◆ Exercise ◆
The records below must be repeated exactly, but without their pictures.

◆ Given data ◆

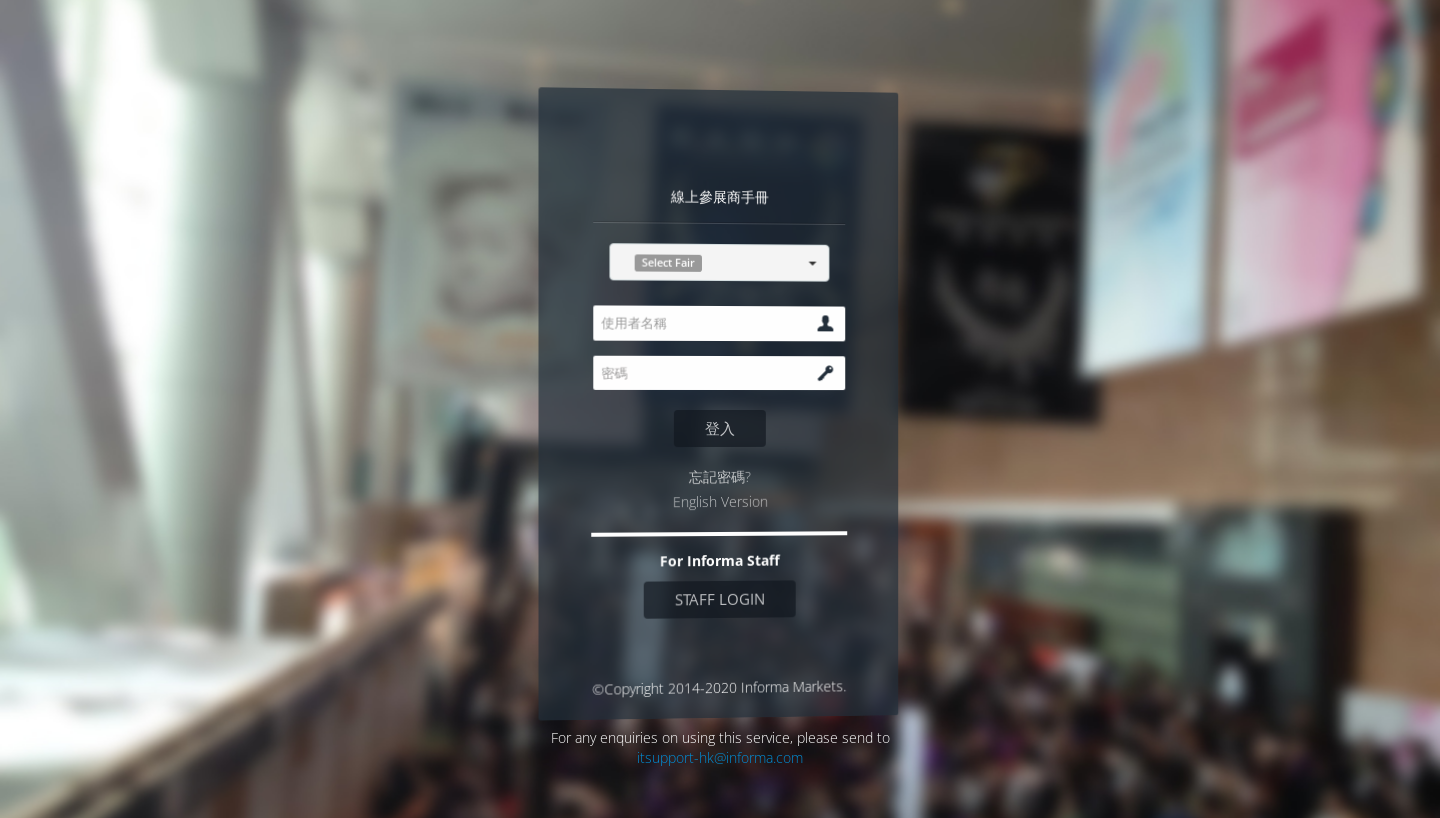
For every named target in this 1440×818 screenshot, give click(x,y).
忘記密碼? (720, 477)
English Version (719, 501)
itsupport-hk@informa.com (720, 757)
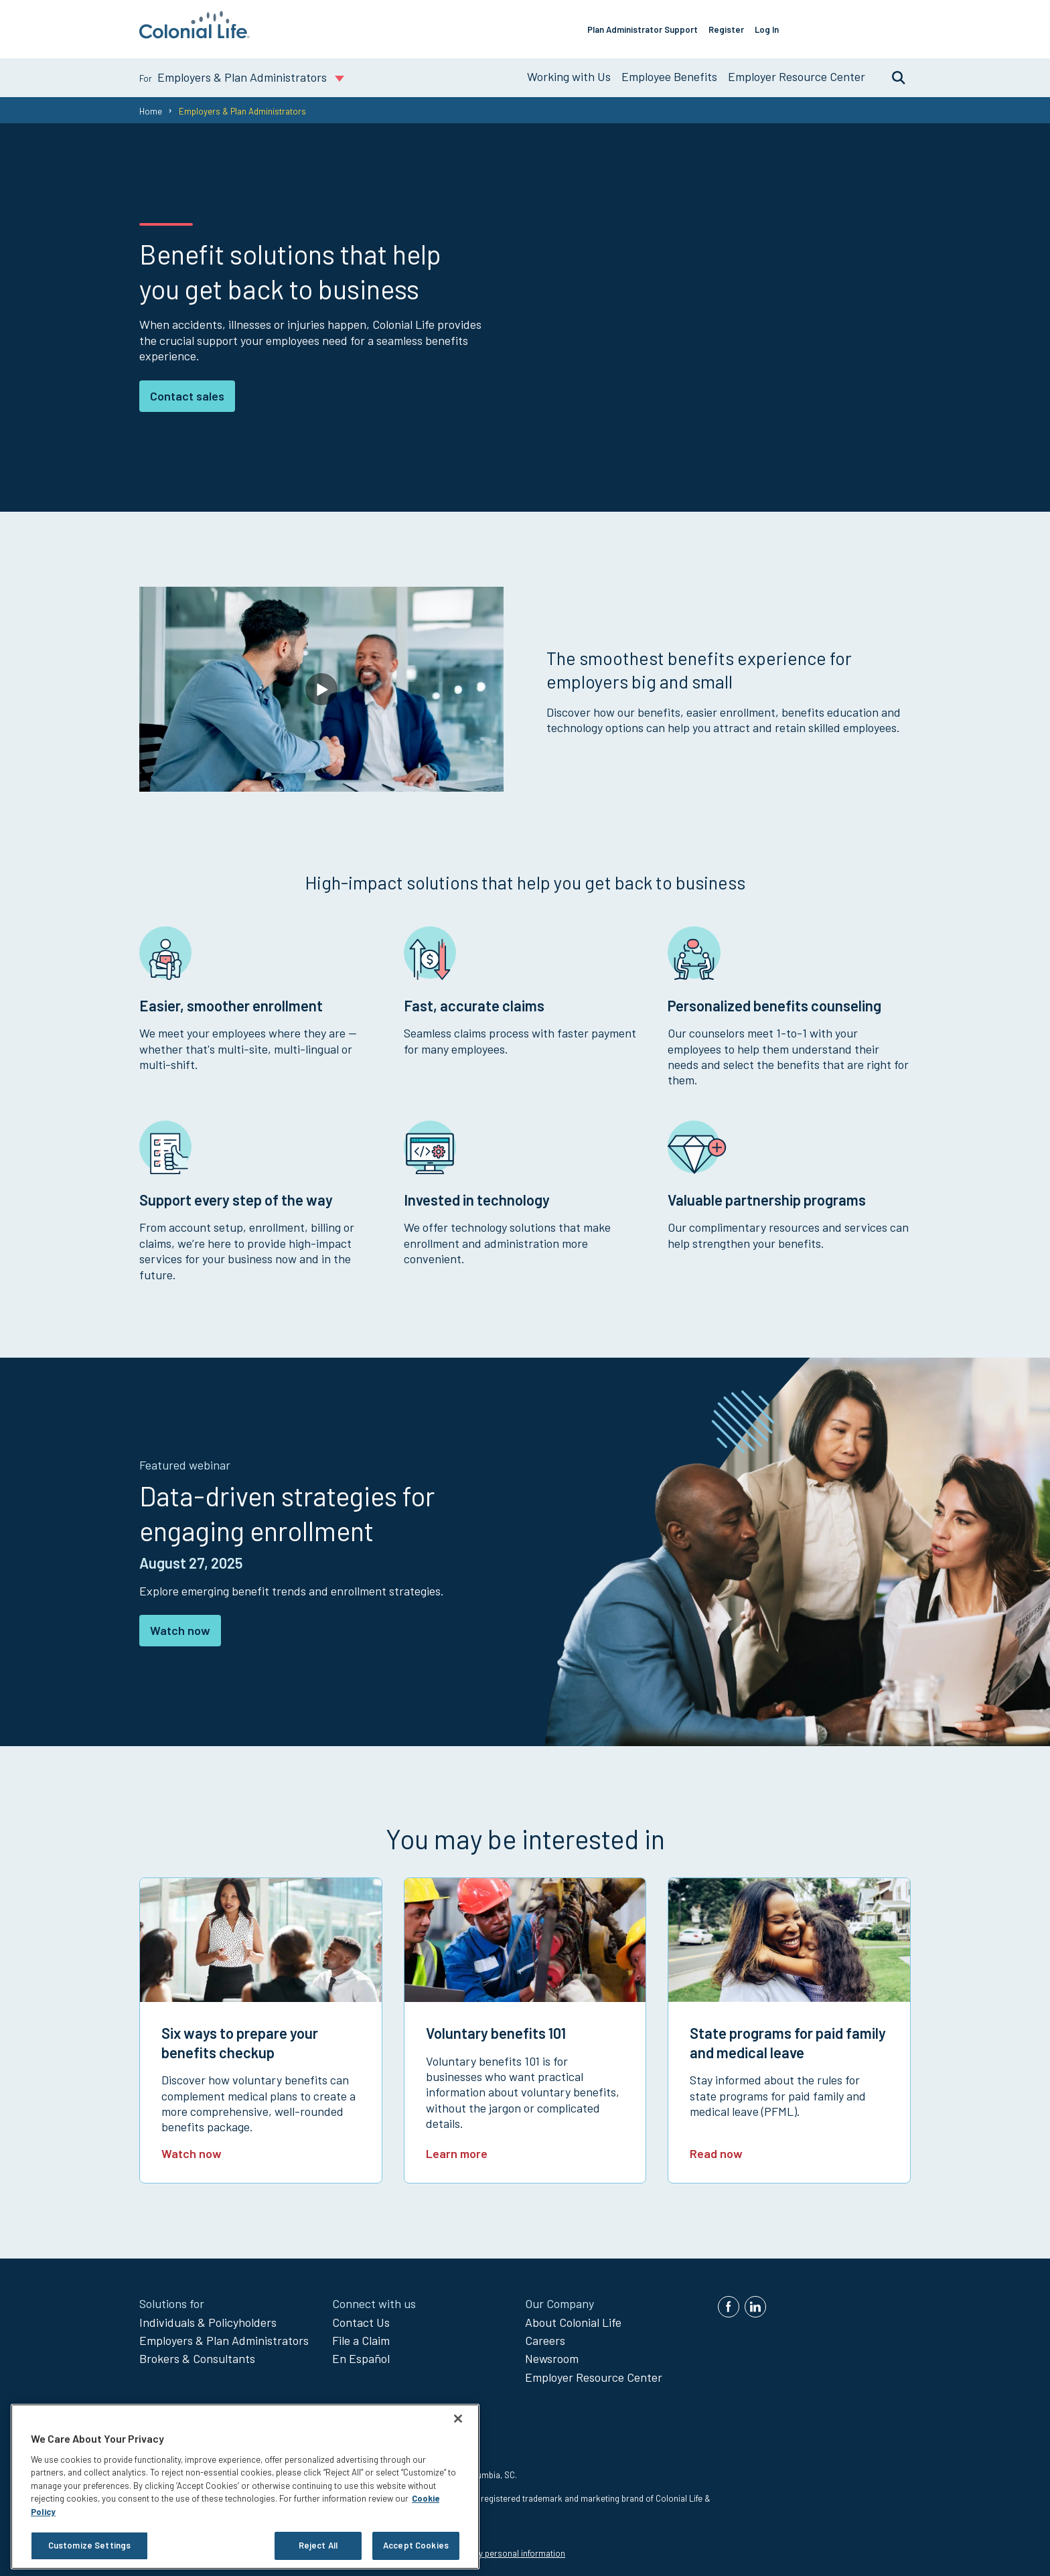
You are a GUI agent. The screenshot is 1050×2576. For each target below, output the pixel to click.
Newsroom (552, 2353)
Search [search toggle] (892, 71)
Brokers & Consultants (197, 2353)
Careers (545, 2335)
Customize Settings (89, 2545)
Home (150, 105)
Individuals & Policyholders (208, 2316)
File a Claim (361, 2335)
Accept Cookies (416, 2545)
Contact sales (187, 389)
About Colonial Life (573, 2316)
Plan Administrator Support (662, 26)
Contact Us (361, 2316)
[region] (245, 2486)
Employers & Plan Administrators (224, 2335)
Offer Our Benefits (862, 26)
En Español (361, 2353)
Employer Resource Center (796, 71)
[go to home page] (194, 34)
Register (745, 26)
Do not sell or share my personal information (479, 2548)
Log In (786, 26)
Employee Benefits (669, 71)
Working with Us (569, 71)
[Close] (458, 2418)
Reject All (318, 2545)
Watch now (180, 1625)
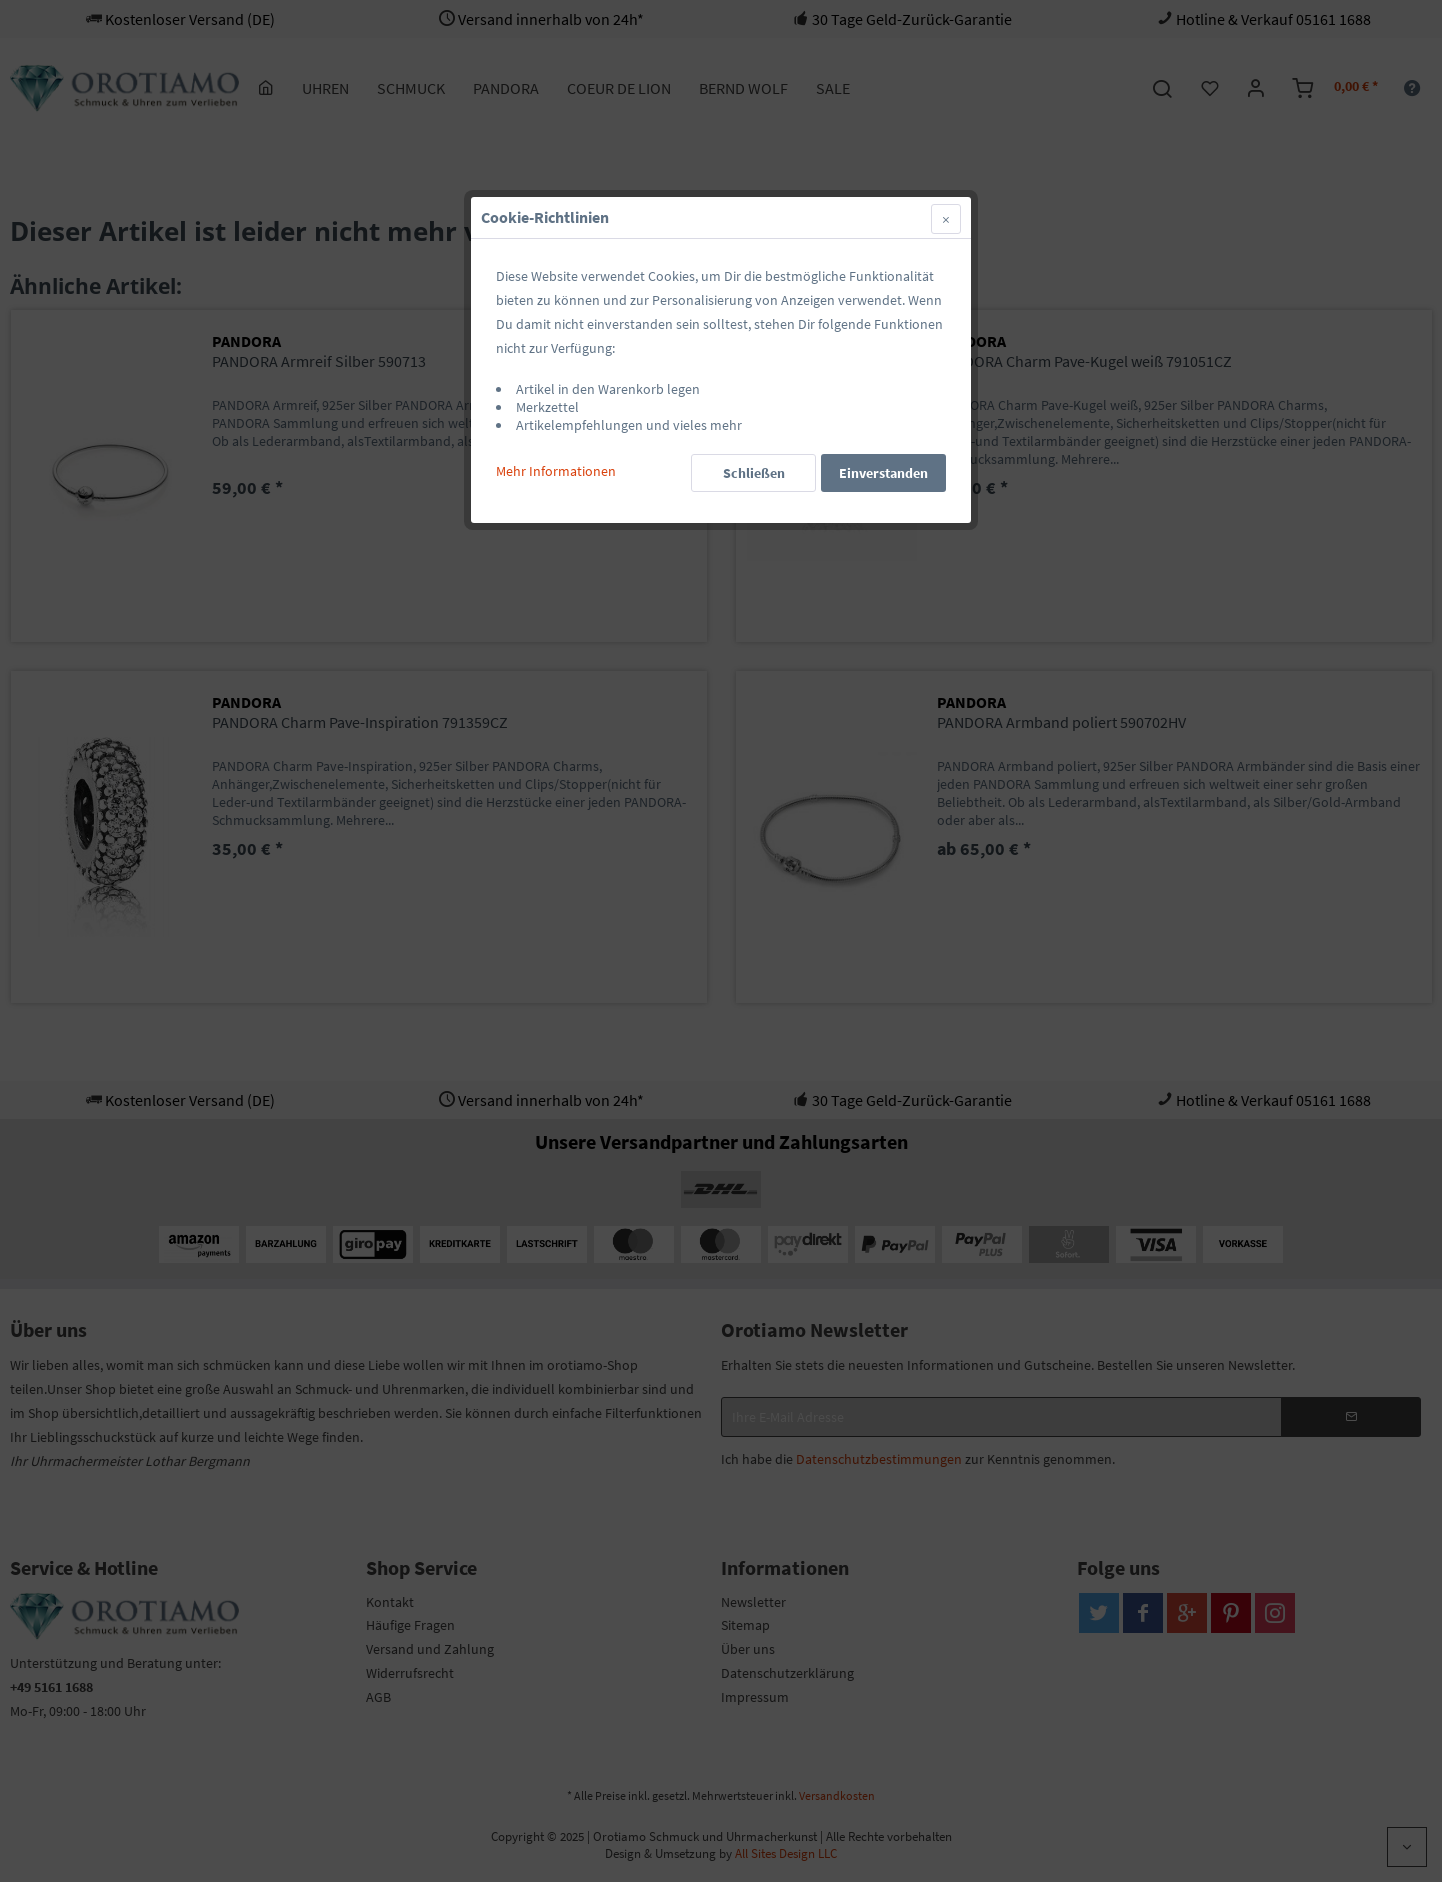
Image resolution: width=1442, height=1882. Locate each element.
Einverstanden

◆ Exercise output ◆
For every named target in this 1440×818 screenshot, give click(x,y).
忘記密碼? (720, 477)
English Version (719, 501)
itsupport-hk@informa.com (720, 757)
You are a GUI agent. The screenshot is 1050×2576. For each target below, output the pixel to click.
Newsroom (552, 2353)
Search [search toggle] (892, 71)
Brokers & Consultants (197, 2353)
Careers (545, 2335)
Customize Settings (89, 2545)
Home (150, 105)
Individuals & Policyholders (208, 2316)
File a Claim (361, 2335)
Accept Cookies (416, 2545)
Contact sales (187, 389)
About Colonial Life (573, 2316)
Plan Administrator Support (662, 26)
Contact Us (361, 2316)
[region] (245, 2486)
Employers & Plan Administrators (224, 2335)
Offer Our Benefits (862, 26)
En Español (361, 2353)
Employer Resource Center (796, 71)
[go to home page] (194, 34)
Register (745, 26)
Do not sell or share my personal information (479, 2548)
Log In (786, 26)
Employee Benefits (669, 71)
Working with Us (569, 71)
[Close] (458, 2418)
Reject All (318, 2545)
Watch now (180, 1625)
Image resolution: width=1442, height=1882. Locate each element.
Einverstanden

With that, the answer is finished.